Pity the parent on career day who had to follow Meyer’s act. “Yeah, I’d blow ‘em out of the water,” he says. “The fireman has a chance, but the doctor and accountant might as well go home before they start. I was a major hit for years and years. They almost cried when I said I don’t think I can do it this year because I don’t have access to the stuff anymore.”
For about 25 years, from age 25 to 50, Meyer nearly qualified as a Ripley’s exhibit himself.

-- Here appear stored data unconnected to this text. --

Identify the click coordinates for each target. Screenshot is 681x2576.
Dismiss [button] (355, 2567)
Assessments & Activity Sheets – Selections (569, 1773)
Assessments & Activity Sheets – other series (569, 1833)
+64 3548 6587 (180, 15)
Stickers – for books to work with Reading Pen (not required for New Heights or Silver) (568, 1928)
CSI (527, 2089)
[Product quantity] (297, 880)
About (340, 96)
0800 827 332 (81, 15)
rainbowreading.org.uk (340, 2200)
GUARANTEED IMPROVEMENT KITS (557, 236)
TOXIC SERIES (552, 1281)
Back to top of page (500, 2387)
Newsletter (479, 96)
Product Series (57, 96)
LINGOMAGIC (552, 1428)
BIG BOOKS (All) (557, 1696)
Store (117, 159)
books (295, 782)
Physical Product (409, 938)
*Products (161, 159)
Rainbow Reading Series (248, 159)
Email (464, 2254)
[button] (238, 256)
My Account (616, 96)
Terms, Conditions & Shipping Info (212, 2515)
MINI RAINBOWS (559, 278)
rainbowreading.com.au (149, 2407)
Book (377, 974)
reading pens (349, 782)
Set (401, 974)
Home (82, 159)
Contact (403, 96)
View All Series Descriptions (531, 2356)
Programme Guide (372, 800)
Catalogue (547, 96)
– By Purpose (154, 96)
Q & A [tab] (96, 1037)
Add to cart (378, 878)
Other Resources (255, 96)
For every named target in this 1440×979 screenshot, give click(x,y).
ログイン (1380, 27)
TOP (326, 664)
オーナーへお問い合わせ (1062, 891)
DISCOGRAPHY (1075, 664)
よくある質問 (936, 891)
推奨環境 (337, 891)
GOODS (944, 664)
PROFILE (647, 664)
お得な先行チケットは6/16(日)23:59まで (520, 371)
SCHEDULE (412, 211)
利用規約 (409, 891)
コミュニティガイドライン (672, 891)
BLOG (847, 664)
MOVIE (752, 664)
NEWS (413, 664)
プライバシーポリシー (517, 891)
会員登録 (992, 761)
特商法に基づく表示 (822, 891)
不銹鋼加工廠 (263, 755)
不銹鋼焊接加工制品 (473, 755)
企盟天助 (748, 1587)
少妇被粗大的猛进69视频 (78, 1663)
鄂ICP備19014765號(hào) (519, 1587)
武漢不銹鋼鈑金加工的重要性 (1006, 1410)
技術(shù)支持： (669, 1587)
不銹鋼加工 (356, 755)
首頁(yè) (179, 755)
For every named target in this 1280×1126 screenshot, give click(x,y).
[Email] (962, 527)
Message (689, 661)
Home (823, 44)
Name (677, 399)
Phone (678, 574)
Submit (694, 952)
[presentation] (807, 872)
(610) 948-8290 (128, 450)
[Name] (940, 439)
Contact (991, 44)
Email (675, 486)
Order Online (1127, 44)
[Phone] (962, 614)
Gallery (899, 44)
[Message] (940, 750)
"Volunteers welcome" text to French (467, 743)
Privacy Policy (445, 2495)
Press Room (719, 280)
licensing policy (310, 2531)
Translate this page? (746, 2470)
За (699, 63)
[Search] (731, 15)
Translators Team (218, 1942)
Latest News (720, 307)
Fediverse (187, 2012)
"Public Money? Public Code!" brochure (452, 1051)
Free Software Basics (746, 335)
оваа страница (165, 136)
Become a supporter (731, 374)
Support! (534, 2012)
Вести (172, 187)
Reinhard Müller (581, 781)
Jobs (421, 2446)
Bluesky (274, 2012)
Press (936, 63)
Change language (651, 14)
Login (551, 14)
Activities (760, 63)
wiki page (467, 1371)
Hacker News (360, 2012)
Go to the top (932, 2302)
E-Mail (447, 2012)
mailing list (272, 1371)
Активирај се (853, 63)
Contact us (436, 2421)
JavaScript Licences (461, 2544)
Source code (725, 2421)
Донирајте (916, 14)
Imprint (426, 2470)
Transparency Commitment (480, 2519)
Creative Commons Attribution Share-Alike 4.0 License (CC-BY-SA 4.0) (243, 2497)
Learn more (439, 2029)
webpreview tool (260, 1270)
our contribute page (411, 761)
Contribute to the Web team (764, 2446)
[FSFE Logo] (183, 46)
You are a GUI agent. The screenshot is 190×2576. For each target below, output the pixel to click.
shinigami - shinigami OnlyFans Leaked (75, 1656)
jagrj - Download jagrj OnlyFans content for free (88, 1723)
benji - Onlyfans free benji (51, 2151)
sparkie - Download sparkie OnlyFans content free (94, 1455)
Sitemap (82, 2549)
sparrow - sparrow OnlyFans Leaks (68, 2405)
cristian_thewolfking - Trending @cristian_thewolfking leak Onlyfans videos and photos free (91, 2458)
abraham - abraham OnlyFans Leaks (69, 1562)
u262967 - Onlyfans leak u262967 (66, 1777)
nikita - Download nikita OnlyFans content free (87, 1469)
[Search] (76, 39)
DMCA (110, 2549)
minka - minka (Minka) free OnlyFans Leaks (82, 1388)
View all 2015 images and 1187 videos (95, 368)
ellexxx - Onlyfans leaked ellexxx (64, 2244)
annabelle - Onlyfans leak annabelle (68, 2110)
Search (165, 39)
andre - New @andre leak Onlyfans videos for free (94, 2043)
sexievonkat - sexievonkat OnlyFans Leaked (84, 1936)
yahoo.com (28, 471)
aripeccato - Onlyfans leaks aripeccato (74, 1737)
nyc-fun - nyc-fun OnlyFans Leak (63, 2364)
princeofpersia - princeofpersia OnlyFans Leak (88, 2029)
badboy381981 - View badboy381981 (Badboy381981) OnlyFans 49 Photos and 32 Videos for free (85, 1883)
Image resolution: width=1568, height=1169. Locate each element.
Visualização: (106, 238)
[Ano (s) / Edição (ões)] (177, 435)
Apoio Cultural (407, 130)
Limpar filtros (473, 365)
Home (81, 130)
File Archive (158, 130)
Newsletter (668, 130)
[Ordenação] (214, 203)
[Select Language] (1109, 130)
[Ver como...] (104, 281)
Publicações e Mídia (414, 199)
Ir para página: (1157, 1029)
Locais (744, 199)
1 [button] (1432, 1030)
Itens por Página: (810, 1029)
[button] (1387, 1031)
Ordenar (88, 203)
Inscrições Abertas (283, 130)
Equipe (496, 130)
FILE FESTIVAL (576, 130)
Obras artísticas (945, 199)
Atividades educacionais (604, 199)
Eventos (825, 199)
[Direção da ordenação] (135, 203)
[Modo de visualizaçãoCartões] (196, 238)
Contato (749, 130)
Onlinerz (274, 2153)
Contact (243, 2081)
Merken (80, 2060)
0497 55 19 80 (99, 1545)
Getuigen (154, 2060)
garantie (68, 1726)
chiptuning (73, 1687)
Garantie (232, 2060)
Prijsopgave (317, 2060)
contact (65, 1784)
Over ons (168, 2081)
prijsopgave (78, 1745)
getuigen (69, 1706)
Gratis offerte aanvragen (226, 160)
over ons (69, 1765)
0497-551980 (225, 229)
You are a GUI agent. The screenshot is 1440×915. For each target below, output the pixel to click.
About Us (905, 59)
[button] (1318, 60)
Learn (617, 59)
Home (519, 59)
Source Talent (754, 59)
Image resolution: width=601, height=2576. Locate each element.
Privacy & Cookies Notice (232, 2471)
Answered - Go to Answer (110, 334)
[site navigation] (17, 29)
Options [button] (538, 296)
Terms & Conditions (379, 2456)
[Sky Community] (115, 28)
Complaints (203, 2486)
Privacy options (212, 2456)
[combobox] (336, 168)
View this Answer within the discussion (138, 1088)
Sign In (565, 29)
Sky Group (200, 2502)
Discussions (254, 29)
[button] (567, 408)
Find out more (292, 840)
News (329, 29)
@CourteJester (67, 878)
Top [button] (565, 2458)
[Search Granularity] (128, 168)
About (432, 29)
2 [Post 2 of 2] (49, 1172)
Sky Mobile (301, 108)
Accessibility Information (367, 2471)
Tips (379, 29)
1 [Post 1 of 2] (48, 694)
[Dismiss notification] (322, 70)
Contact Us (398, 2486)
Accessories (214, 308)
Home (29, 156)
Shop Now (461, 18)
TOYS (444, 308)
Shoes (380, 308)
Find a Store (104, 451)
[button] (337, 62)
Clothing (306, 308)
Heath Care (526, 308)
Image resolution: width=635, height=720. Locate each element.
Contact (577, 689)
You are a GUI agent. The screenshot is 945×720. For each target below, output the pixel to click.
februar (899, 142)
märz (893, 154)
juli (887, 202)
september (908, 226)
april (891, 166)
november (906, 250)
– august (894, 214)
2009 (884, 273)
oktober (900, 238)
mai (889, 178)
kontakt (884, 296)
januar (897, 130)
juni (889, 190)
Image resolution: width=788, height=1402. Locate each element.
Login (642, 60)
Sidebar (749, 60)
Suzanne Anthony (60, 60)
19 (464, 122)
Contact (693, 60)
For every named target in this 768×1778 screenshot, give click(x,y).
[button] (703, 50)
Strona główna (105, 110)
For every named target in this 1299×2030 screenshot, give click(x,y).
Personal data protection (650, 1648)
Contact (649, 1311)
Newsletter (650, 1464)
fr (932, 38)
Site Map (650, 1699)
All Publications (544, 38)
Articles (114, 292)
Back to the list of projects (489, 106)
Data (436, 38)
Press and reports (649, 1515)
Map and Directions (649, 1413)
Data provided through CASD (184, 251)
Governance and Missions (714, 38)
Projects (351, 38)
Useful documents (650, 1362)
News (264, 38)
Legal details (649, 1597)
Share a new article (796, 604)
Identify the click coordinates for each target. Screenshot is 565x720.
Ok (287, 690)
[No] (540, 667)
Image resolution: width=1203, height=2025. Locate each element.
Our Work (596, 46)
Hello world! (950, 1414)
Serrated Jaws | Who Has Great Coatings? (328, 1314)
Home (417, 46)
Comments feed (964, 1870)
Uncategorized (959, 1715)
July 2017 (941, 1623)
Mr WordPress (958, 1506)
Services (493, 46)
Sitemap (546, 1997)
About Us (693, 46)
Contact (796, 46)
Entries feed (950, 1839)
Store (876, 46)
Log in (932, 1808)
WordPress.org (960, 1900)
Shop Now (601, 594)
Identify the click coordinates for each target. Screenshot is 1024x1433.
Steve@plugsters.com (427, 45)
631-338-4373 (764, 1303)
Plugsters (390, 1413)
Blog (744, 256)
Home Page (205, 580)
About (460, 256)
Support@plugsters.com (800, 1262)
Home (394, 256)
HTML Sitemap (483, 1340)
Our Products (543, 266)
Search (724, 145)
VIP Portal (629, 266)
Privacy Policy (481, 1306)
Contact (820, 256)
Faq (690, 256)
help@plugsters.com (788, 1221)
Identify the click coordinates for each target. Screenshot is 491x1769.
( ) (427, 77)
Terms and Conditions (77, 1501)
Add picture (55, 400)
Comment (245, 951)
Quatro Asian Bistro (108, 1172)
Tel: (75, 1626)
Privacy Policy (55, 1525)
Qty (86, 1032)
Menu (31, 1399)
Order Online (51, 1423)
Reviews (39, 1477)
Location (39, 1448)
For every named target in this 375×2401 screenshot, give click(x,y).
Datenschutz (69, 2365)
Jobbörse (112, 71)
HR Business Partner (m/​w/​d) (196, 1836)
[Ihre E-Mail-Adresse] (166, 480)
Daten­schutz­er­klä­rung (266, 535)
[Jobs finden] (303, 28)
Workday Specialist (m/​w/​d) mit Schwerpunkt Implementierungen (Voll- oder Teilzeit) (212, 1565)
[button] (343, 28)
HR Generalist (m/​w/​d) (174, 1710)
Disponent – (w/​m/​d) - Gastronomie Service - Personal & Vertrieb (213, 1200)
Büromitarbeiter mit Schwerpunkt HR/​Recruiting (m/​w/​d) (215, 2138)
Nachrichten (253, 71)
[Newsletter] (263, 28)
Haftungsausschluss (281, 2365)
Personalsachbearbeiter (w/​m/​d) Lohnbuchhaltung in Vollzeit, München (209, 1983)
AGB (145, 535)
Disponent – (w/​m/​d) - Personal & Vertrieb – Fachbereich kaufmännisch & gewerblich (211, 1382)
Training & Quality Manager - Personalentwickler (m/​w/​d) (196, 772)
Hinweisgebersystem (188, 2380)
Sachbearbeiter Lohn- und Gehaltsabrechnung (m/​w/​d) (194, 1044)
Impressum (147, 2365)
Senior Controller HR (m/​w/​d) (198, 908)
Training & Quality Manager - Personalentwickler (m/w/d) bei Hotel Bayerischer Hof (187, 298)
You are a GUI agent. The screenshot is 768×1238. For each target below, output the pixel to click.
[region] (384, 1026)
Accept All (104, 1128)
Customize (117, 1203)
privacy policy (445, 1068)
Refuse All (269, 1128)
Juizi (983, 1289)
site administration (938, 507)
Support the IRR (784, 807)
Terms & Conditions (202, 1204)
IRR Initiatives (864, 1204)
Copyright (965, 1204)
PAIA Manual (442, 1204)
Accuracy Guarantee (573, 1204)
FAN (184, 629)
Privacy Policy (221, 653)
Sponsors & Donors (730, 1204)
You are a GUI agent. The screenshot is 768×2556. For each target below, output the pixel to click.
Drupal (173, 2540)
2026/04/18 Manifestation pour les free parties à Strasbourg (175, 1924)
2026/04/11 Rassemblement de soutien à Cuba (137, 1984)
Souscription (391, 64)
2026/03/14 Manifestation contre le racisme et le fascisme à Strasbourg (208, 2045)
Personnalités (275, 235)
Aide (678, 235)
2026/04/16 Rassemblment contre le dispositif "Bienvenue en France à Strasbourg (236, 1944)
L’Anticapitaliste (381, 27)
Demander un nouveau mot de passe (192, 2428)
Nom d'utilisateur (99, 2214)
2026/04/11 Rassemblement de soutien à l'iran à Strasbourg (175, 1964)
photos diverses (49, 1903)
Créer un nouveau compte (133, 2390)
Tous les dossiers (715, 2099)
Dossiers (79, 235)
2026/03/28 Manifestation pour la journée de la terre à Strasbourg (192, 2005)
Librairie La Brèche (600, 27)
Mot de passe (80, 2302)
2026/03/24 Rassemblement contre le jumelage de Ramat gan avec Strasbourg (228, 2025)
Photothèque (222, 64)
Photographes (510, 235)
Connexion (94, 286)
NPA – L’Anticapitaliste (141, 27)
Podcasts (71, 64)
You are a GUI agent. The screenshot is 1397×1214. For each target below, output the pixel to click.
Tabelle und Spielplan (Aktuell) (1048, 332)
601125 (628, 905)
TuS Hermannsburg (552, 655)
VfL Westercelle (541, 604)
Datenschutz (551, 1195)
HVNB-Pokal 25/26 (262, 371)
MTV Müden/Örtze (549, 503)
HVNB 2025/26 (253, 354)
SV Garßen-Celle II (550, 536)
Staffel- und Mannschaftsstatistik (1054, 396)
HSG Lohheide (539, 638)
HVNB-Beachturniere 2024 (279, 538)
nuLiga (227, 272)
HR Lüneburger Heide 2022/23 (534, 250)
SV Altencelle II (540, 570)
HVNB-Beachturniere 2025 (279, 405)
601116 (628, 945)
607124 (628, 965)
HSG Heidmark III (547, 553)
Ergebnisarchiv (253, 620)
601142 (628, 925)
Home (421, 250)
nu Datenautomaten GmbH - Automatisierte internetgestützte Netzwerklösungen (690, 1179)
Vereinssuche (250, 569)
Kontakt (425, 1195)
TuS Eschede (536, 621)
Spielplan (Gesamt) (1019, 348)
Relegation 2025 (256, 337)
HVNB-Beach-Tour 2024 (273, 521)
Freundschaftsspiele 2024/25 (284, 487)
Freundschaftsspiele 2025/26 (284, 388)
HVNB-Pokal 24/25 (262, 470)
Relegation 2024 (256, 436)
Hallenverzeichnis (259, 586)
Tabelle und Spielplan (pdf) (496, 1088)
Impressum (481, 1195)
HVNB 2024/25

He had a morphing two-toned beard — brown and red, then brown and white — the result of a childhood pigment condition.
“It took me years to convince people it was real,” he says. “For many years people thought I got my job because of the beard. Sometimes I would tell them the truth, sometimes I wouldn’t. That beard got me to a lot of places. I’ve met six presidents. I met Jimmy Carter twice, several years apart, and that’s what he remembered: ‘You’re the guy with the two-toned beard!’”
Not anymore. Meyer’s beard, if he didn’t shave, would be uniformly white — a badge of seniority. Teasingly, I asked the man who’s visited 42 countries if he looks forward to traveling in retirement.
“Yeah, I do,” he says. “There are still places I want to go for sure, like Egypt. But I don’t know if I can afford to travel. I spent too much on things. I haven’t been real good at saving.”
So, believe it or not, Edward Meyer, once holder of The Most Interesting Job in the World, is now like so many of us nondescript retirees — just another housebound guy in cargo shorts waiting for the contractor to show up.
Maybe the only way Meyer will get to Egypt is via his armchair. But he lives in a museum (might as well admit it, Ed), his own personal odditorium, surrounded by the things he loves. And what his childhood librarian in Toronto said is true of all that Edward Meyer surveys from his beaded African throne:
“There’s a world in this building that’s at your fingertips.”